- Lease returns have been one of the dominant discussion points in the auto industry over the last few years, and rightfully so, given the influx in volumes that are now approaching a peak.
- “The end result is that wholesale volumes will be flat this year, and when viewed by channel, digital is growing and upstream channels are growing, but physical auctions will be down,” Cox Automotive chief economist Jonathan Smoke said. “Therefore, for many dealers — especially independent — wholesale supply is indeed down.”
- What Manheim calls “digital offsite dealer sales,” or sales that happen beyond the physical auction, were up 32.6 percent year-over-year in the first half. “We are feeling bullish as we see an increase in cross-channel buying and selling, the cornerstone of the Manheim Marketplace,” Derek Hansen, Manheim’s vice president of Offsite Solutions, said in a news release. “The success we’ve seen so far this year fuels our desire to continue enhancing the digital experience and building trust with our buyers and sellers.”
Lease returns have been one of the dominant discussion points in the auto industry over the last few years, and rightfully so, given the influx in volumes that are now approaching a peak.
But when you think about lease returns and their impact to wholesale markets, only a “subset” of the off-lease volume ends up reaching the auction lanes, Cox Automotive chief economist Jonathan Smoke said in a conference call with analysts and reporters earlier this month.

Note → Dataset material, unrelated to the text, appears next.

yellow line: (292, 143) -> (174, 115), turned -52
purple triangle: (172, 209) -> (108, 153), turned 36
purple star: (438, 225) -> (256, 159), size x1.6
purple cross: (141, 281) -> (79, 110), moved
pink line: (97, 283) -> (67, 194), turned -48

Many cars coming out of leases end up being bought by the lessee or kept by the grounding dealer.
“In fact, the grounding rate goes up as the desirability and equity position of the vehicle improves. Our analysis confirms that the mix of vehicles is improving,” Smoke said. “One-third of this year’s maturities are crossovers. All of the growth in maturities is coming in SUVs and pickups. And we’re seeing improving equity position, as well.